IK heb op deze blog al herhaaldelijk gewezen op de grote poëtische zeggingskracht waarvan het werk van de Ierse dichter Francis Ledwidge (1887-1917) getuigt. Binnen acht dagen zal het precies 100 jaar geleden zijn dat hij in Boezinge aan flarden werd gereten door een Duitse artilleriegranaat. Vandaag breng ik u zijn gedicht 'Home'. Hij schreef dit weemoedige gedicht vol heimwee naar de glooiende heuvels van het Groene Eiland in het Ieperse in juli 1917 en het was naar alle waarschijnlijkheid het laatste gedicht dat hij ooit schreef. Her verscheen voor het eerst in de bundel 'The Complete Poems of Francis Ledwidge' die in 1919 door toedoen van Ledwidges mentor Lord Dunsany in Londen verscheen.
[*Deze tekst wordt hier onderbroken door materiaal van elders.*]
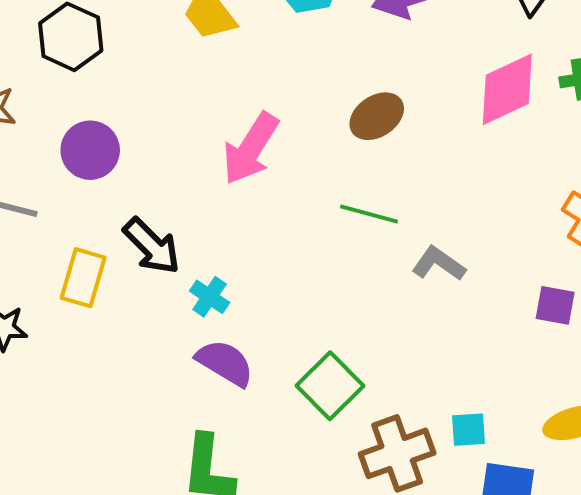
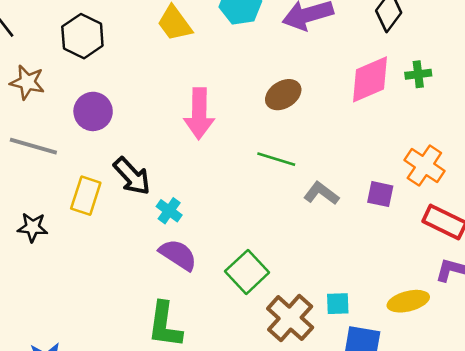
pink arrow: (251, 149) -> (199, 114), turned -33
purple square: (555, 305) -> (380, 194), moved
brown cross: (397, 453) -> (290, 318), turned -30

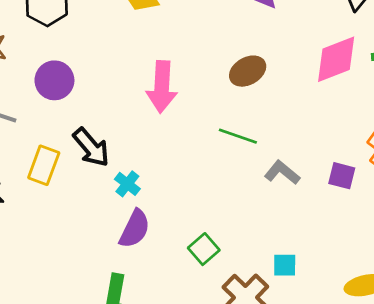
purple semicircle: (178, 255) -> (135, 229), turned 81
green square: (247, 272) -> (204, 249), size x0.7
cyan square: (338, 304) -> (285, 265), moved

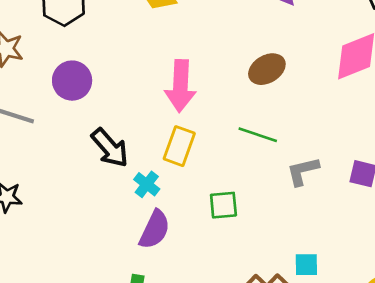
yellow rectangle: (44, 165) -> (179, 146), moved
gray L-shape: (282, 173) -> (303, 171), turned -52
green square: (204, 249) -> (223, 205), moved, turned 36

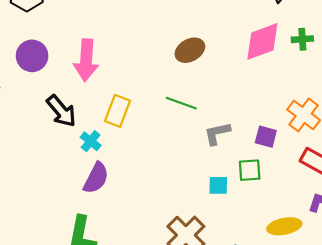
pink arrow: (180, 86) -> (86, 60), moved
green square: (223, 205) -> (250, 170), moved
cyan square: (306, 265) -> (218, 185), moved

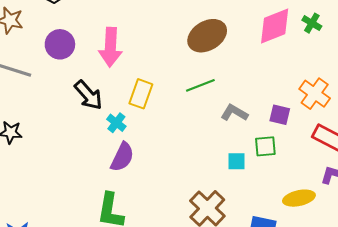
green cross: (302, 39) -> (312, 23), turned 36
brown ellipse: (190, 50) -> (207, 36), size x1.4
green line: (181, 103) -> (200, 85), turned -40
gray L-shape: (217, 133) -> (234, 113), turned 44

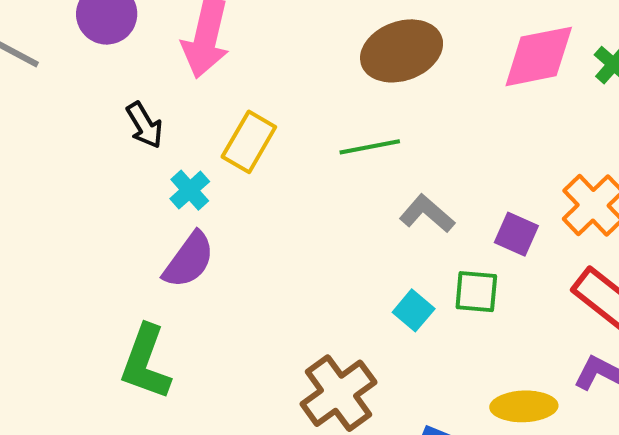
black arrow: (88, 95) -> (144, 125), size x0.7
cyan square: (236, 161) -> (414, 310), turned 30

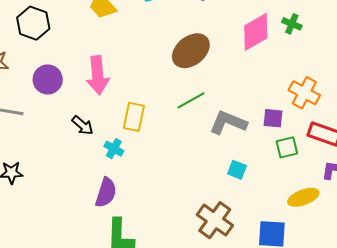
gray L-shape: (427, 214) -> (228, 123), size x1.4
purple semicircle: (189, 260) -> (106, 192), moved
green square: (476, 292) -> (287, 147), moved

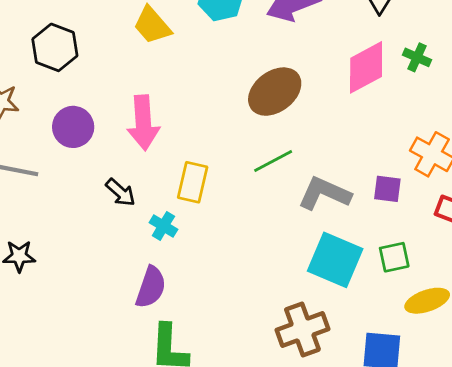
green square: (287, 147) -> (394, 257), moved
cyan square: (237, 170) -> (335, 260), size x2.0
brown cross: (215, 220) -> (302, 330), turned 33

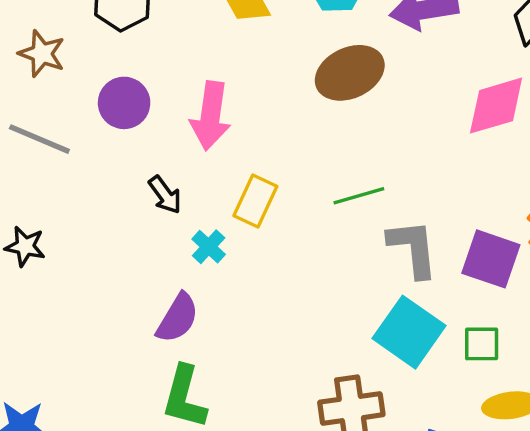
brown ellipse: (275, 92) -> (350, 73), moved
purple square: (387, 189) -> (491, 259), size x1.6
gray L-shape: (324, 193) -> (413, 248), turned 48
A burst of sudden wings at dawn, Faint voices in a dreamy noon, Evenings of mist and murmurings, And nights with rainbows of the moon.
And through these things a wood-way dim, And waters dim, and slow sheep seen On uphill paths that wind away Through summer sounds and harvest green.
This is a song a robin sang This morning on a broken tree, It was about the little fields That call across the world to me.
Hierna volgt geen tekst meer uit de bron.